Armed with portable solar generators

American soldiers could soon be taking a new piece of kit onto the battlefield – a portable solar-powered generator smaller than a laptop. The aim is to reduce the weight of batteries a soldier has to carry and simplify logistical supply chains.

The Very High Efficiency Solar Cell (VHESC) programme, made up of a group of US universities, Government research laboratories and companies, has been tasked to produce a solar-power device with an efficiency of at least 50%. The system must also deliver 1,000 working units, each measuring up to 10cm2, and produce at least 0.5W power, assuming a standard solar effluence of one kilowatt per metre squared. The consortium has so far announced an efficiency of 42.8%.
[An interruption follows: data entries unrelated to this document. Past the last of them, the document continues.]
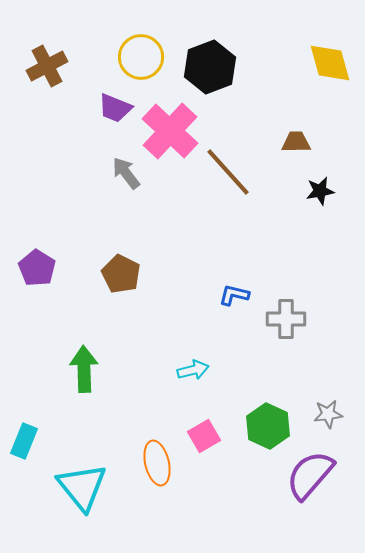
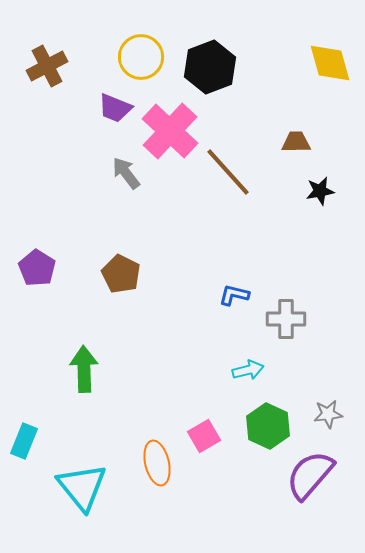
cyan arrow: moved 55 px right
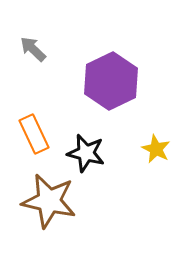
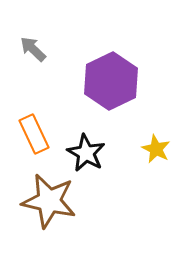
black star: rotated 15 degrees clockwise
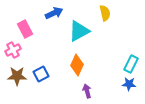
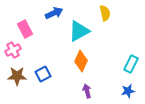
orange diamond: moved 4 px right, 4 px up
blue square: moved 2 px right
blue star: moved 1 px left, 7 px down; rotated 16 degrees counterclockwise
The generators include special optic coatings that concentrate the light of the sun. The highest concentrations are delivered by following the progress of the sun across the sky, but this would require a sophisticated tracking device. The VHESC system therefore has to work at whatever angle the sun’s rays hits the cell. The device will use spectral splitting, which involves directing the short, medium and long wavelengths of light onto different solar cells to make best use of the energy range of sunlight.

Since the project is sponsored by the US Defense Advanced Research Projects Agency (DARPA), much of the detail is still unknown to the wider research community. But Professor Keith Barnham of Imperial College London, UK, a long-term researcher in solar energy, is interested in several aspects of the programme. He says, ‘A non-tracking system that could produce 100 times concentration would be of great interest. If they can do that, you might start to see something that is commercially viable’.

However, he says there is a drawback to the team’s approach of spectral splitting. ‘It’s always been known that if you are able to split the light and use a lot of cells you can reach a high efficiency, but you are not saving on cost because you are using so many cells.’

Barnham suggests some changes would be needed to produce a commercial version of the DARPA prototype. ‘You certainly wouldn’t want to use their cells, because each one is expensive in itself, and so putting a few of them together means t is going to be very expensive. What we want for a commercial application is just one of those cells, and a 100 times concentration.’